On Jan 8, 2009, at 10:48 AM, Rob Ross wrote:

Hey,

For the CALLBACK option, you would use that to have the individual methods filling in things at the "generic BMI" layer (for lack of the right terminology), but the overall user API would be the same?

I was thinking that the callback would get passed all the way down to the method, and it would call the callback on completion of an operation. We could keep the callback at the generic BMI level, and call the callback for completed operations on return from a method's testcontext. That does still avoid the multiplexing issues we see at present, and its less of a change to the BMI code overall, so maybe that's the way to go.
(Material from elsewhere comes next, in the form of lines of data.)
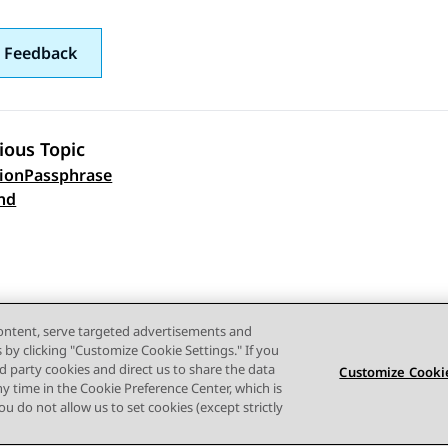
 Feedback
ious Topic
ionPassphrase
 navigation
nd
content, serve targeted advertisements and
s by clicking "Customize Cookie Settings." If you
ird party cookies and direct us to share the data
Customize Cookie
ny time in the Cookie Preference Center, which is
 you do not allow us to set cookies (except strictly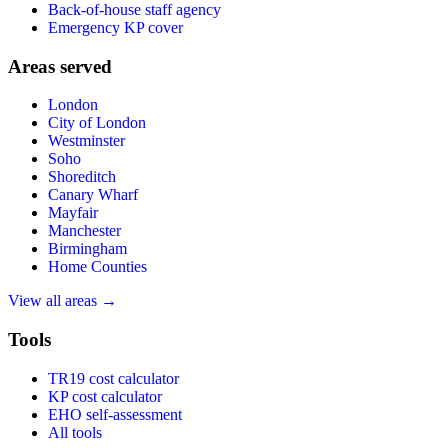
Back-of-house staff agency
Emergency KP cover
Areas served
London
City of London
Westminster
Soho
Shoreditch
Canary Wharf
Mayfair
Manchester
Birmingham
Home Counties
View all areas →
Tools
TR19 cost calculator
KP cost calculator
EHO self-assessment
All tools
The user API would have to change fairly significantly for callbacks, because if a "callback context" were specified, completion would be notified via the callback instead of as a list of completed operations. For example, in our job code, instead of copying completed BMI operations to the job completion list with each call to BMI_testcontext, we would copy completed BMI operations to the job completion list whenever the callback was called. This still doesn't fix the issue for our metadata operations though, because completed operations are just going to sit in the job completion queue while we're calling BMI_testcontext (it still takes just as long to iterate through all the methods). So we would need to modify the job interfaces to take callbacks as well, and define a callback that starts up the associated state machine. For our metadata operations, this ends up being fairly invasive.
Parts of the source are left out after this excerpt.